Over the past week, I was at the ASD Market Week in Las Vegas, one of the world’s largest wholesale events. I have attended each year since the spring of 2013, and my primary mission was to pre-order good products each time, but after starting my consulting business, last year, rather than going to purchase products, I have learned to anticipate the trends of the year and attend so I can meet good potential partners. In particular, two years ago, at this very event, I met and formed a good partnership, which resulted in our creating great accomplishments, so this event is also rich in connections. Last week, I went to this event as an exhibitor to support my partner’s booth.

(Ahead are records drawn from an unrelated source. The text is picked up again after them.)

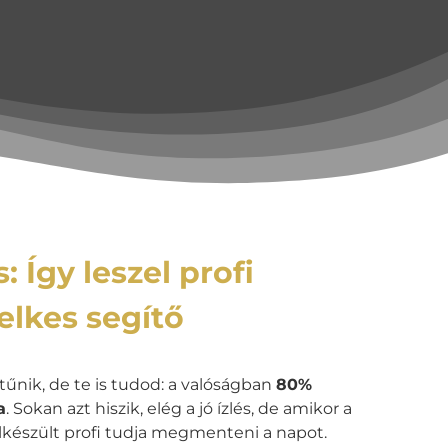
: Így leszel profi
elkes segítő
tűnik, de te is tudod: a valóságban
80%
a
. Sokan azt hiszik, elég a jó ízlés, de amikor a
felkészült profi tudja megmenteni a napot.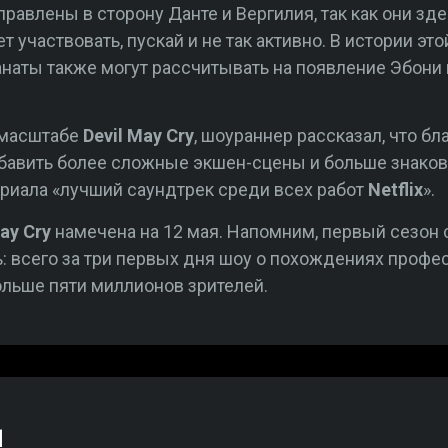
равлены в сторону Данте и Вергилия, так как они з
 участвовать, пускай и не так активно. В истории это
анаты также могут рассчитывать на появление Эбони
 масштабе
Devil May Cry
, шоураннер рассказал, что 
бавить более сложные экшен-сцены и больше знаков
ериала «лучший саундтрек среди всех работ
Netflix
».
ay Cry
намечена на 12 мая. Напомним, первый сезон с
: всего за три первых дня шоу о похождениях профе
льше пяти миллионов зрителей.
й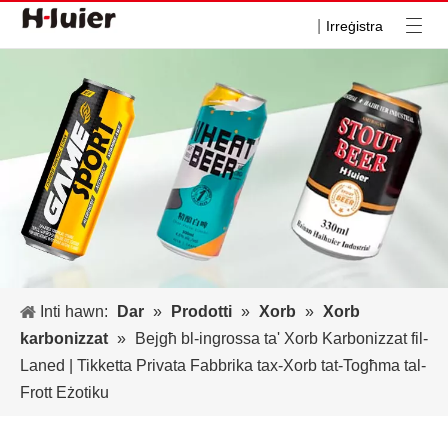
|
Irreġistra
Inti hawn:
Dar
»
Prodotti
»
Xorb
»
Xorb
karbonizzat
»
Bejgħ bl-ingrossa ta' Xorb Karbonizzat fil-
Laned | Tikketta Privata Fabbrika tax-Xorb tat-Togħma tal-
Frott Eżotiku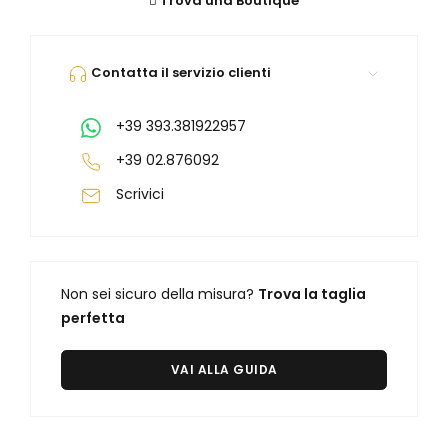
Trova una Boutique
Orologi Citizen uomo
Contatta il servizio clienti
GRIMOLDI ART TIME
+39 393.381922957
+39 02.876092
Scrivici
Non sei sicuro della misura?
Trova la taglia
perfetta
VAI ALLA GUIDA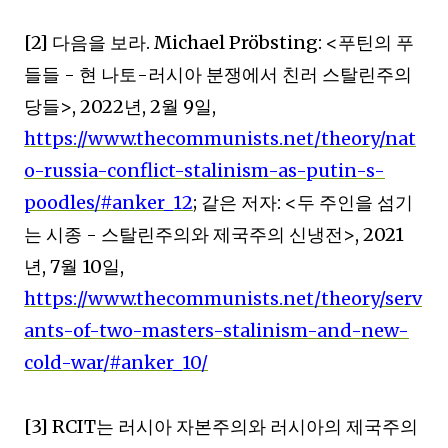
[2]
다음을 보라
. Michael Pröbsting: <
푸틴의 푸
들들
-
현 나토
-
러시아 분쟁에서 친러 스탈린주의
당들
>, 2022
년
, 2
월
9
일
,
https://www.thecommunists.net/theory/nat
o-russia-conflict-stalinism-as-putin-s-
poodles/#anker_12
;
같은 저자
: <
두 주인을 섬기
는 시종
-
스탈린주의와 제국주의 신냉전
>, 2021
년
, 7
월
10
일
,
https://www.thecommunists.net/theory/serv
ants-of-two-masters-stalinism-and-new-
cold-war/#anker_10/
[3] RCIT
는 러시아 자본주의와 러시아의 제국주의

ASD Market Week in Las Vegas is held twice a year and consists mainly of booths that deal with miscellaneous goods such as jewelry-like accessories, perfumes, cosmetics, bags, clothing, e-cigarettes, ornaments, etc. As a place that showcases the world’s most diverse range of products with approximately 45,000 buyers from over 90 countries gathered in one place.  You can see what the newest trends are and check out new items, and because you can also make a variety of networks, this event offers tremendous business opportunities for potential buyers.

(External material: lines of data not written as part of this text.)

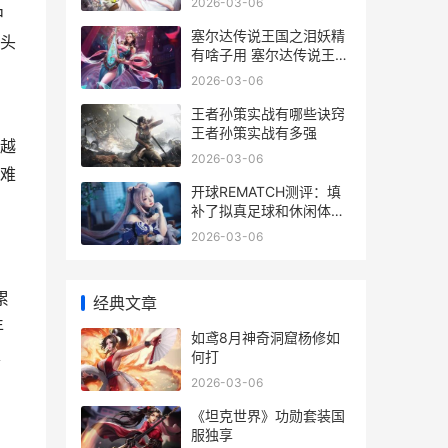
2026-03-06
中
塞尔达传说王国之泪妖精
头
有啥子用 塞尔达传说王国
之泪依盖队套装怎么获得
2026-03-06
王者孙策实战有哪些诀窍
王者孙策实战有多强
越
2026-03-06
难
开球REMATCH测评：填
补了拟真足球和休闲体育
之间的空白 开球怎么开
2026-03-06
累
经典文章
年
如鸢8月神奇洞窟杨修如
足
何打
2026-03-06
《坦克世界》功勋套装国
服独享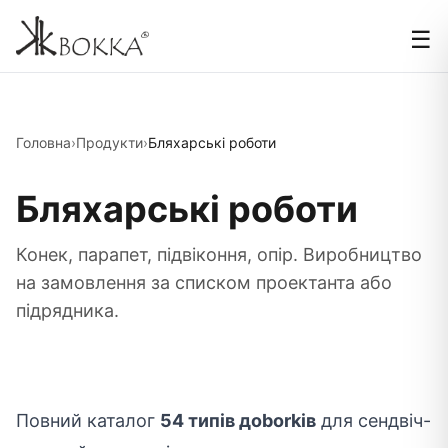
☰
Головна
›
Продукти
›
Бляхарські роботи
Бляхарські роботи
Конек, парапет, підвіконня, опір. Виробництво
на замовлення за списком проектанта або
підрядника.
Повний каталог
54 типів дoborkів
для сендвіч-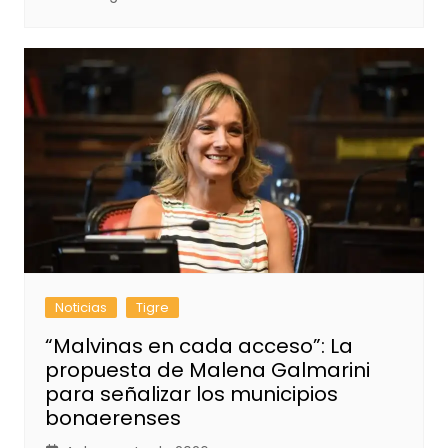
Noticias
Tigre
“Malvinas en cada acceso”: La
propuesta de Malena Galmarini
para señalizar los municipios
bonaerenses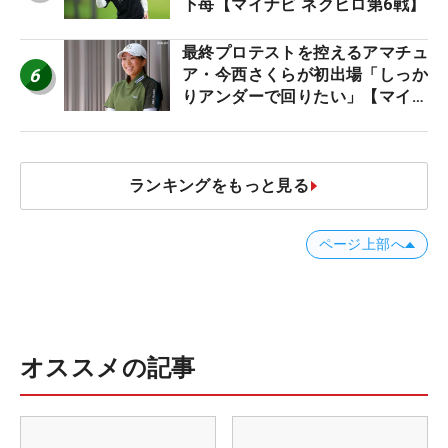
下苺【マイナビ ネクヒロ第6戦】
最終プロテストを控えるアマチュ
6
ア・今西さくらが初出場「しっか
りアンダーで回りたい」【マイナ
ビ ネクストヒロインツアー】
ランキングをもっと見る
ページ上部へ
オススメの記事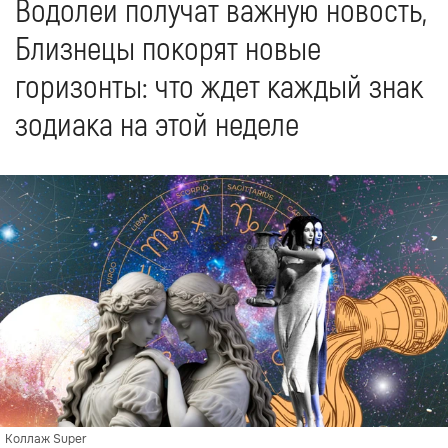
Водолеи получат важную новость,
Близнецы покорят новые
горизонты: что ждет каждый знак
зодиака на этой неделе
Коллаж Super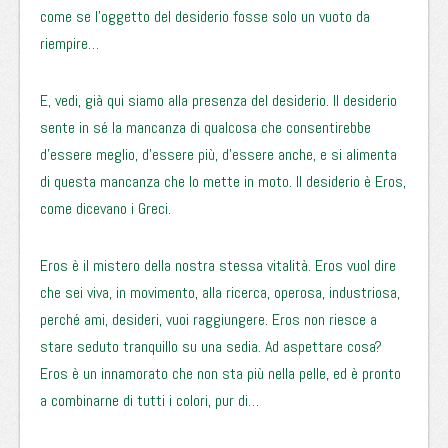
come se l’oggetto del desiderio fosse solo un vuoto da
riempire…
E, vedi, già qui siamo alla presenza del desiderio. Il desiderio
sente in sé la mancanza di qualcosa che consentirebbe
d’essere meglio, d’essere più, d’essere anche, e si alimenta
di questa mancanza che lo mette in moto. Il desiderio è Eros,
come dicevano i Greci.
Eros è il mistero della nostra stessa vitalità. Eros vuol dire
che sei viva, in movimento, alla ricerca, operosa, industriosa,
perché ami, desideri, vuoi raggiungere. Eros non riesce a
stare seduto tranquillo su una sedia. Ad aspettare cosa?
Eros è un innamorato che non sta più nella pelle, ed è pronto
a combinarne di tutti i colori, pur di…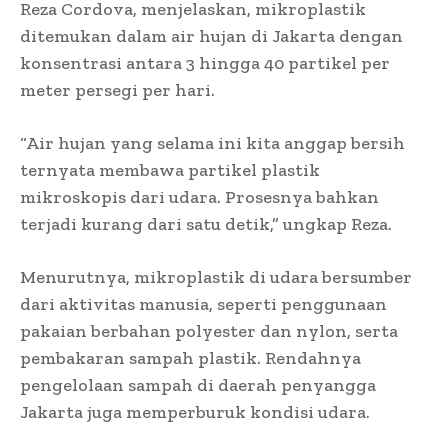
Reza Cordova, menjelaskan, mikroplastik
ditemukan dalam air hujan di Jakarta dengan
konsentrasi antara 3 hingga 40 partikel per
meter persegi per hari.
“Air hujan yang selama ini kita anggap bersih
ternyata membawa partikel plastik
mikroskopis dari udara. Prosesnya bahkan
terjadi kurang dari satu detik,” ungkap Reza.
Menurutnya, mikroplastik di udara bersumber
dari aktivitas manusia, seperti penggunaan
pakaian berbahan polyester dan nylon, serta
pembakaran sampah plastik. Rendahnya
pengelolaan sampah di daerah penyangga
Jakarta juga memperburuk kondisi udara.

In fact, most of the visitors and buyers that attend are not just viewing products or looking for unique items. Usually, they visit the booths of companies that they already order from, look over the newest products, and immediately put in an order. I remember that it was like this at least four years ago. We met each other every half year, exchanged pleasantries, shared our opinions on the new products, negotiated prices, put in the order, and after a few weeks from the event, I would receive the products and immediately deliver them to a large company.


Eventually, it became an event that prioritized existing customers rather than seeking new customers. This event was created by B2B wholesalers to exhibit goods, so most buyers have sufficient purchasing power, and since each buyer spends at least $80,000, it is a great opportunity for exhibitors.

However, I felt that the atmosphere has started to change since last year. The droves of buyers have begun to diminish gradually, and as there are growing empty booth spaces, I feel as if this event is becoming an industrial has-been. The B2B market has been struggling with Amazon and the online market for the past few years, and the offline businesses are crumbling, strangely matching this timing.

A remarkable thing is that many former wholesale buyers have dropped significantly, but in comparison, too many retail buyers have increased. Most of them have stores, so unlike the past, where they would order large quantities and deliver them to large companies.  In recent years, there has been a growing number of online retailers who buy in small quantities and sell them online. Also, the majority of the buyers attend not to purchase products but to check on prices and read the trends like myself.

“Nothing changes if nothing changes.”

Observing the event for the past few days, I saw that even though the event has been decreasing each year, the booth exhibitors have not strayed from their traditional methods. Despite the fact that the trends and distribution structure has changed, sellers still expect to receive even larger orders as they promote their products in the same way. Do they know that we live in a world where you can find anything with a simple search?


Not long ago, we heard the news that Toys R Us was preparing to liquidate all their stores in the United States. This was the natural outcome of their inadequate response to the online age and their decline in their ability to reach the changes in the digital environment.

Ultimately, responding quickly to the changing times is the only way to survive in this world that changes daily.